[Records from a dataset]
▼▼▼
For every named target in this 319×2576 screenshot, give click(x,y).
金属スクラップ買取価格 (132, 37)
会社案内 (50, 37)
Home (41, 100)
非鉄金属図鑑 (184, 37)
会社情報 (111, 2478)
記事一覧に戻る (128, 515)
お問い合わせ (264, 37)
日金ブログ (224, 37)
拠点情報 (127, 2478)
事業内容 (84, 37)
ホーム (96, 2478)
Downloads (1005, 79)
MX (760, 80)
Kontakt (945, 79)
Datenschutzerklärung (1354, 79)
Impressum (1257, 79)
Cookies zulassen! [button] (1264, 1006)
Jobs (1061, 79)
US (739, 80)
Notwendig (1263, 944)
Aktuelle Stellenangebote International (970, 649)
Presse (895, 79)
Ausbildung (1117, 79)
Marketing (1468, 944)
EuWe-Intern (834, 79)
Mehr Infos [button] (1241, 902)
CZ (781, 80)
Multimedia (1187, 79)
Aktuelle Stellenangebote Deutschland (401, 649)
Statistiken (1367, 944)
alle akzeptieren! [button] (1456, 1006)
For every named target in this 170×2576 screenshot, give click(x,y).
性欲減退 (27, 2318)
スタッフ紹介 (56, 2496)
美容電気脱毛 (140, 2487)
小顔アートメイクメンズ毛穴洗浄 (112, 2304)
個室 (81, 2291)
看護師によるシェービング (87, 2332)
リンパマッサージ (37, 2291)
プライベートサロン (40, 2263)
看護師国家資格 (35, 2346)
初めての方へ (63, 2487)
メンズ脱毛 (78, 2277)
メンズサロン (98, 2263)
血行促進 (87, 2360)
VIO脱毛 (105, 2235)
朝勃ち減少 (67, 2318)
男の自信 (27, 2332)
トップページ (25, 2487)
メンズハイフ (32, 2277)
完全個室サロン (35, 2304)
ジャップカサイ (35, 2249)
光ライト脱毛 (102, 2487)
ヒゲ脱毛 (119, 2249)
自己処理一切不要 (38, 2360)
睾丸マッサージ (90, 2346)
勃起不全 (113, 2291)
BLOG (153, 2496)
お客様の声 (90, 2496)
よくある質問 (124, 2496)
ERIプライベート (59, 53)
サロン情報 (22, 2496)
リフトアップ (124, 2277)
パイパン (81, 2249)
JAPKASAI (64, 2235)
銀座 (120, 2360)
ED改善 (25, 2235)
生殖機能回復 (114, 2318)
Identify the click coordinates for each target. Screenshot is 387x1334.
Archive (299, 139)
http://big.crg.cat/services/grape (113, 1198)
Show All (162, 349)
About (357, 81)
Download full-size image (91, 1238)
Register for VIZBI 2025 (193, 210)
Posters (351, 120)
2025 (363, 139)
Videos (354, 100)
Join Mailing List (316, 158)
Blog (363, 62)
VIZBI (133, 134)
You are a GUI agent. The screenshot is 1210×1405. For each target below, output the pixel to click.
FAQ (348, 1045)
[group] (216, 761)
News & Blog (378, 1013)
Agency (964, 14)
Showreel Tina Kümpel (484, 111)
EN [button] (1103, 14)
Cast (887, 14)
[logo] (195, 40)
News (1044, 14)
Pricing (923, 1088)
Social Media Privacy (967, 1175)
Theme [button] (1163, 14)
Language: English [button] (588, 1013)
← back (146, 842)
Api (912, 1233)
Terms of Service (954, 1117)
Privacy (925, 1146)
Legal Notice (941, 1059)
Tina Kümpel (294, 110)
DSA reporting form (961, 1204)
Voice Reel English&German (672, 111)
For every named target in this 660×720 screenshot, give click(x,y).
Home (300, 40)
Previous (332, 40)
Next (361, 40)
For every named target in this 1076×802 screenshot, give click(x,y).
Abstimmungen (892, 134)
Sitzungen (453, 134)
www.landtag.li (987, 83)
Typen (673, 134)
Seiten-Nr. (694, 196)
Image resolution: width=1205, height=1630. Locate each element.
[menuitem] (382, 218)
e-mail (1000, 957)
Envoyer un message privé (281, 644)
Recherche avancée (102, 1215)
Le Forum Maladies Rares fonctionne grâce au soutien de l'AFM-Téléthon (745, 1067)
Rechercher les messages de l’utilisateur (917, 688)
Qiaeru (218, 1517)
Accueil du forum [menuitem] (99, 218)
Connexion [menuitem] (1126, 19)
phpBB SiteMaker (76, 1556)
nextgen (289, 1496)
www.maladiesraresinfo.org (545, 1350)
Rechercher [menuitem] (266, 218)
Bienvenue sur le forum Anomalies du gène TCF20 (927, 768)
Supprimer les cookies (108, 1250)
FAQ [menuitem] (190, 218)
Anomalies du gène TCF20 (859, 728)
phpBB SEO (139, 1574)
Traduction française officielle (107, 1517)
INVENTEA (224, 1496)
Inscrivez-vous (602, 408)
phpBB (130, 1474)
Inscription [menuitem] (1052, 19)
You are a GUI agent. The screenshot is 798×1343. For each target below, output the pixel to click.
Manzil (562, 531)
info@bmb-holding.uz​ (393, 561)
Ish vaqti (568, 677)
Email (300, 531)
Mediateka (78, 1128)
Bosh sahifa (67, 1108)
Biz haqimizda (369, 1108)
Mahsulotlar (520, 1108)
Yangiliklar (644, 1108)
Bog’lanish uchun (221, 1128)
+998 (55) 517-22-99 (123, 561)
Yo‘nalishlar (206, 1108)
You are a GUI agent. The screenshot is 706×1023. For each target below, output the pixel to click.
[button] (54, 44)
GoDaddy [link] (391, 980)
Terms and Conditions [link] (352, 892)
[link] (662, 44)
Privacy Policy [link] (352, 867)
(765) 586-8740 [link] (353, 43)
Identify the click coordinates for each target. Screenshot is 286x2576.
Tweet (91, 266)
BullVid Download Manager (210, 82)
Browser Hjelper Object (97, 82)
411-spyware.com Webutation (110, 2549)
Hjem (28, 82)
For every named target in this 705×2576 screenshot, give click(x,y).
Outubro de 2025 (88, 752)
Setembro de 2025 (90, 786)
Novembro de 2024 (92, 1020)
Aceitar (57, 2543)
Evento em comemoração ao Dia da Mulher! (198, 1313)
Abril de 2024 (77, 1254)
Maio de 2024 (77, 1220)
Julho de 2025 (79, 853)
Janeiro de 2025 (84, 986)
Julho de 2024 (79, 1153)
▲▲▲
Restate, please, word for word the span of records running from the first line to the line bearing "alle akzeptieren! [button] (1456, 1006)", both included, and nothing outside it.

For every named target in this 319×2576 screenshot, give click(x,y).
金属スクラップ買取価格 (132, 37)
会社案内 (50, 37)
Home (41, 100)
非鉄金属図鑑 (184, 37)
会社情報 (111, 2478)
記事一覧に戻る (128, 515)
お問い合わせ (264, 37)
日金ブログ (224, 37)
拠点情報 (127, 2478)
事業内容 (84, 37)
ホーム (96, 2478)
Downloads (1005, 79)
MX (760, 80)
Kontakt (945, 79)
Datenschutzerklärung (1354, 79)
Impressum (1257, 79)
Cookies zulassen! [button] (1264, 1006)
Jobs (1061, 79)
US (739, 80)
Notwendig (1263, 944)
Aktuelle Stellenangebote International (970, 649)
Presse (895, 79)
Ausbildung (1117, 79)
Marketing (1468, 944)
EuWe-Intern (834, 79)
Mehr Infos [button] (1241, 902)
CZ (781, 80)
Multimedia (1187, 79)
Aktuelle Stellenangebote Deutschland (401, 649)
Statistiken (1367, 944)
alle akzeptieren! [button] (1456, 1006)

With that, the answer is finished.